On a beaucoup parlé en 2016 du référendum à Saran qui pourrait se résumer à la question « Êtes vous pour ou contre la communauté urbaine ? ». Au premier tour des dernières élections régionales de 2015 la liste communiste était arrivée en quatrième position derrière le FN, le PS et la droite. Difficile de croire que ce référendum n’avait d’autre objectif que de se refaire une légitimité en récupérant les voix de centaines d’électeurs. D’autant qu’une sortie de l’agglomération, en plus d’être désavantageuse pour les habitants en ce qui concerne les transports en commun ou la gestion des déchets, ne semblait pas avoir été préparée : il faut l’accord des 3/5ème des élu-e-s communautaires, c’était impossible, et il faut rejoindre une autre intercommunalité, la communauté de communes de la Beauce Loirétaine n’y était pas favorable. Si je peux partager des craintes bien légitimes, je ne crois absolument pas aux discours qui visent à ne rendre possible la proximité que par le biais des communes ou des départements : la proximité dépend avant tout de la présence des services publics sur tous les territoires. Elle dépend de l’efficacité de ces services (en terme de rapidité et de simplicité). Elle dépend aussi de la capacité des élu-e-s à être à l’écoute des citoyen-ne-s mais sûrement pas de la taille du territoire sur lequel on leur demande d’agir.
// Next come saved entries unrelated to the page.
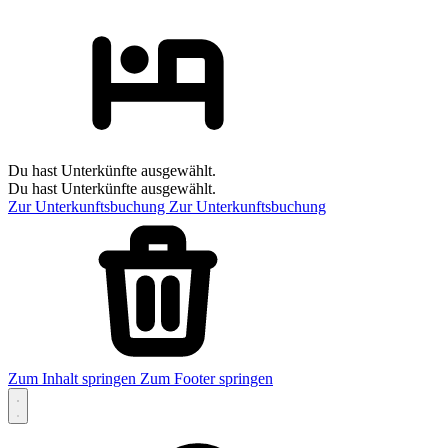
Du hast Unterkünfte ausgewählt.
Du hast Unterkünfte ausgewählt.
Zur Unterkunftsbuchung
Zur Unterkunftsbuchung
Zum Inhalt springen
Zum Footer springen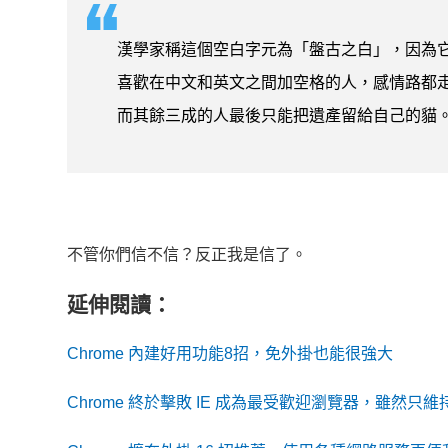
漢學家稱這個空白字元為「盤古之白」，因為
喜歡在中文和英文之間加空格的人，感情路都走
而其餘三成的人最後只能把遺產留給自己的貓
不管你們信不信？反正我是信了。
延伸閱讀：
Chrome 內建好用功能8招，免外掛也能很強大
Chrome 終於擊敗 IE 成為最受歡迎瀏覽器，雖然只維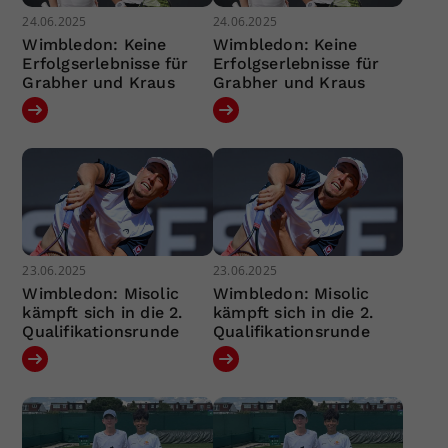
24.06.2025
24.06.2025
Wimbledon: Keine
Wimbledon: Keine
Erfolgserlebnisse für
Erfolgserlebnisse für
Grabher und Kraus
Grabher und Kraus
23.06.2025
23.06.2025
Wimbledon: Misolic
Wimbledon: Misolic
kämpft sich in die 2.
kämpft sich in die 2.
Qualifikationsrunde
Qualifikationsrunde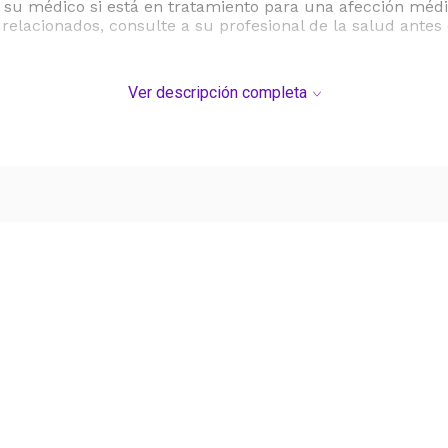
 su médico si está en tratamiento para una afección médic
lacionados, consulte a su profesional de la salud antes
Ver descripción completa
Ver más contenido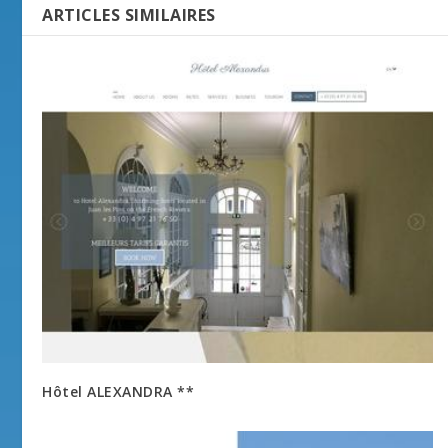
ARTICLES SIMILAIRES
Hôtel ALEXANDRA **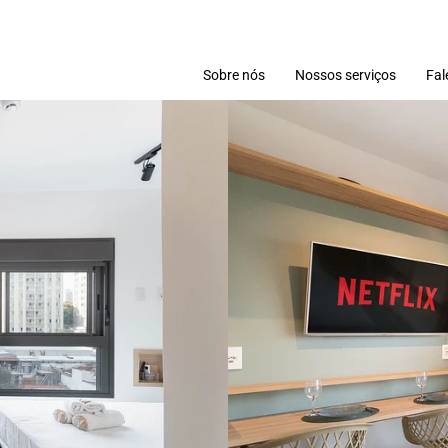
Sobre nós
Nossos serviços
Fal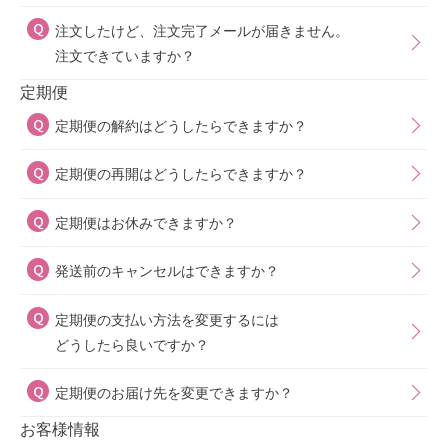
注文したけど、注文完了メールが届きません。
注文できていますか？
定期便
定期便の解約はどうしたらできますか？
定期便の再開はどうしたらできますか？
定期便はお休みできますか？
発送前のキャンセルはできますか？
定期便の支払い方法を変更するには
どうしたら良いですか？
定期便のお届け先を変更できますか？
お客様情報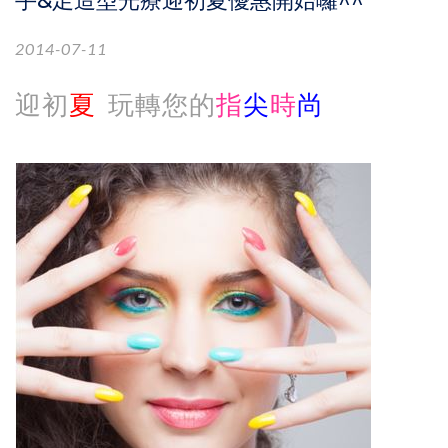
手&足造型光療迎初夏優惠開始囉^^
2014-07-11
迎初
夏
玩轉您的
指
尖
時
尚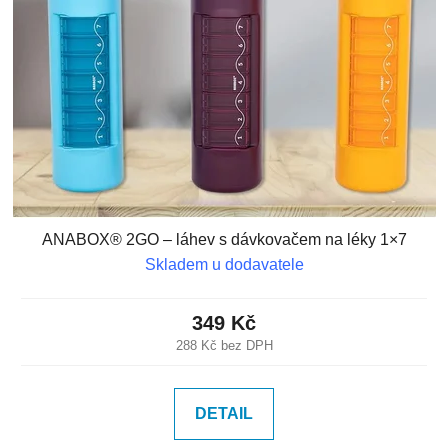
s
u
p
k
r
t
o
ů
d
u
k
t
ů
ANABOX® 2GO – láhev s dávkovačem na léky 1×7
Skladem u dodavatele
349 Kč
288 Kč bez DPH
DETAIL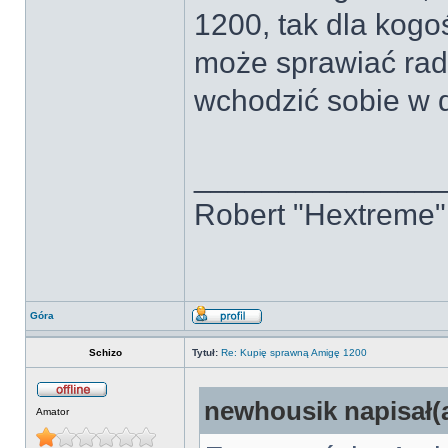
1200, tak dla kogo
może sprawiać rado
wchodzić sobie w 
______________
Robert "Hextreme"
Góra
Schizo
Tytuł:
Re: Kupię sprawną Amigę 1200
newhousik napisał(a
Amator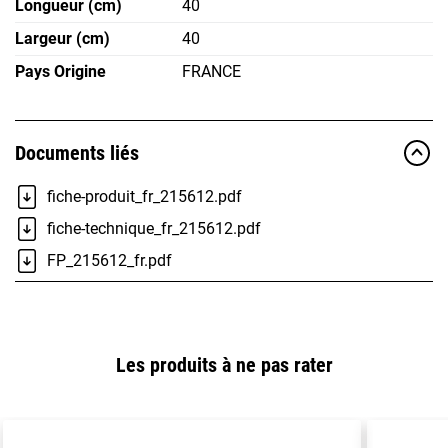
Longueur (cm)
40
Largeur (cm)
40
Pays Origine
FRANCE
Documents liés
fiche-produit_fr_215612.pdf
fiche-technique_fr_215612.pdf
FP_215612_fr.pdf
Les produits à ne pas rater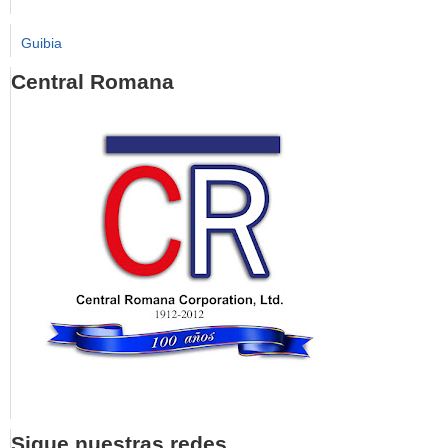
Guibia
Central Romana
Sigue nuestras redes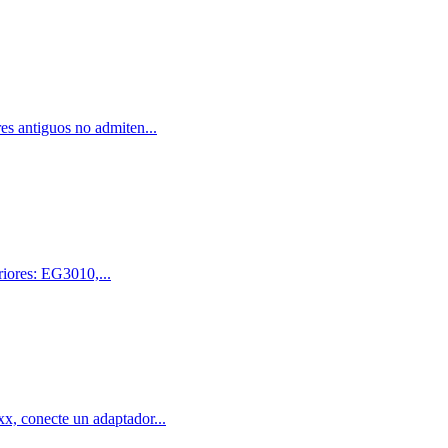
s antiguos no admiten...
ores: EG3010,...
, conecte un adaptador...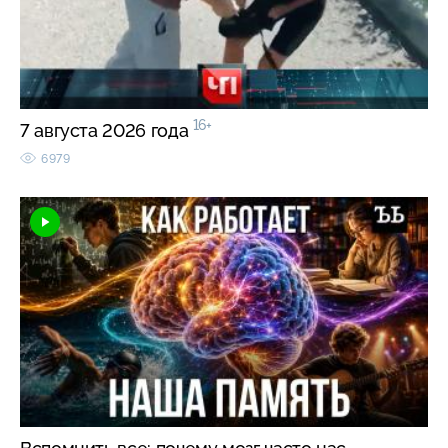
16+
7 августа 2026 года
6979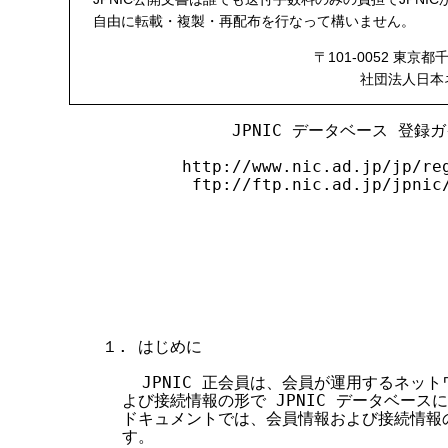
す
自由に転載・複製・再配布を行なって構いません。
る
〒101-0052 東京都
社団法人日本ネットワ
             JPNIC データベース 登録
        http://www.nic.ad.jp/jp/reg
         ftp://ftp.nic.ad.jp/jpnic/
                               
                               
                                
                                 
                                
１. はじめに

    JPNIC 正会員は、会員が運用するネッ
  よび接続情報の形で JPNIC データベース
  ドキュメントでは、会員情報および接続情報
  す。
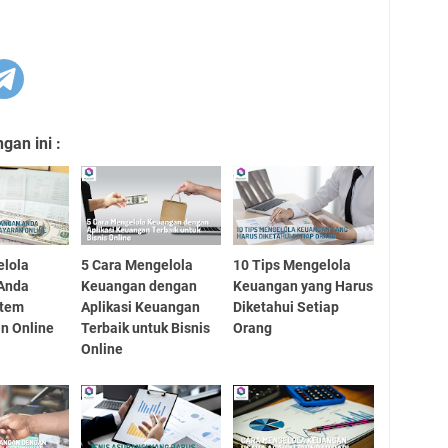
an ini :
elola
5 Cara Mengelola
10 Tips Mengelola
Anda
Keuangan dengan
Keuangan yang Harus
stem
Aplikasi Keuangan
Diketahui Setiap
n Online
Terbaik untuk Bisnis
Orang
Online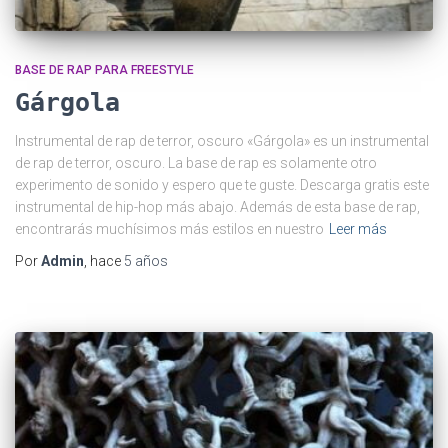
BASE DE RAP PARA FREESTYLE
Gárgola
Instrumental de rap de terror, oscuro «Gárgola» es un instrumental
de rap de terror, oscuro. La base de rap es solamente otro
experimento de sonido y espero que te guste. Descarga gratis este
instrumental de hip-hop más abajo. Además de esta base de rap,
encontrarás muchísimos más estilos en nuestro
Leer más
Por
Admin
, hace
5 años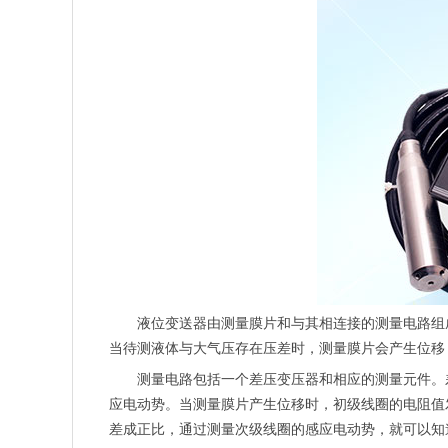
液位变送器由测量膜片和与其相连接的测量电路组
当待测液体与大气压存在压差时，测量膜片会产生位移
测量电路包括一个差压变压器和相应的测量元件。
应电动势。当测量膜片产生位移时，初级线圈的电阻值
差成正比，通过测量次级线圈的感应电动势，就可以知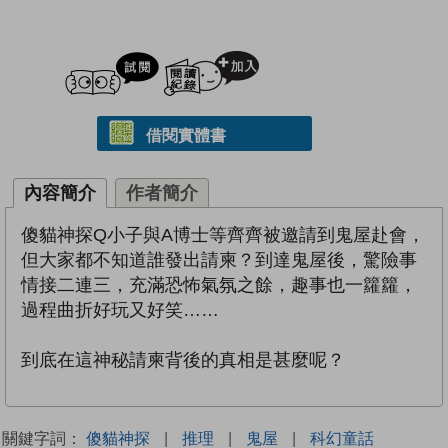
試閲
加入閱讀紀錄
借閱實體書
內容簡介
作者簡介
傻貓神探Q小子與A博士等齊齊被邀請到鬼屋赴會，
但大家都不知道誰發出請柬？到達鬼屋後，驚險事
情接二連三，充滿恐怖氣氛之餘，趣事也一籮籮，
過程曲折好玩又好笑……
到底在這神秘請柬背後的真相是甚麼呢？
關鍵字詞：
傻貓神探
|
推理
|
鬼屋
|
科幻童話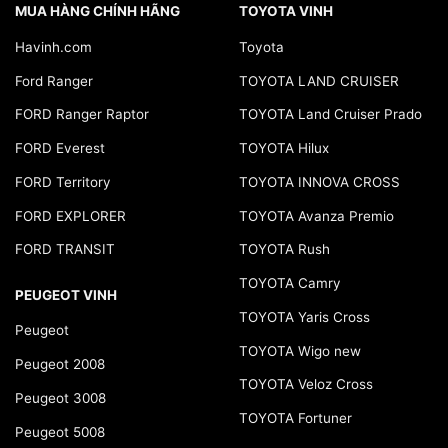
MUA HÀNG CHÍNH HÃNG
TOYOTA VINH
Havinh.com
Toyota
Ford Ranger
TOYOTA LAND CRUISER
FORD Ranger Raptor
TOYOTA Land Cruiser Prado
FORD Everest
TOYOTA Hilux
FORD Territory
TOYOTA INNOVA CROSS
FORD EXPLORER
TOYOTA Avanza Premio
FORD TRANSIT
TOYOTA Rush
TOYOTA Camry
PEUGEOT VINH
TOYOTA Yaris Cross
Peugeot
TOYOTA Wigo new
Peugeot 2008
TOYOTA Veloz Cross
Peugeot 3008
TOYOTA Fortuner
Peugeot 5008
C’est pour toutes ces raisons que je suis convaincu qu’il nous faut maintenant réfléchir à des fusions de communes sur l’ensemble du pays. Un statut de « Commune nouvelle » incite d’ailleurs à ces fusions, de communes contiguës ou d’un EPCI entier, à l’aide d’un pacte financier qui garantit pendant trois ans le niveau des dotations de l’État aux communes fusionnant. Il y a des exemples dans le Loiret avec Douchy-Montcorbon (Douchy et Montcorbon), Le Malesherbois (Coudray, Labrosse, Mainvilliers, Malesherbes, Manchecourt, Nangeville, Orveau-Bellesauve), et plus récemment Bray-Saint-Aignan (Bray-en-Val et Saint-Aignan-des-Gués). L’argument n’est donc pas que financier, il ne s’agit pas uniquement de faire rayonner le territoire d’un point de vue économique, même si ce n’est pas faux, il s’agit d’abord de défendre une vision cohérente et globale en s’appuyant sur les modes de vie existants. Osons, nous aussi, ce pas à Orléans.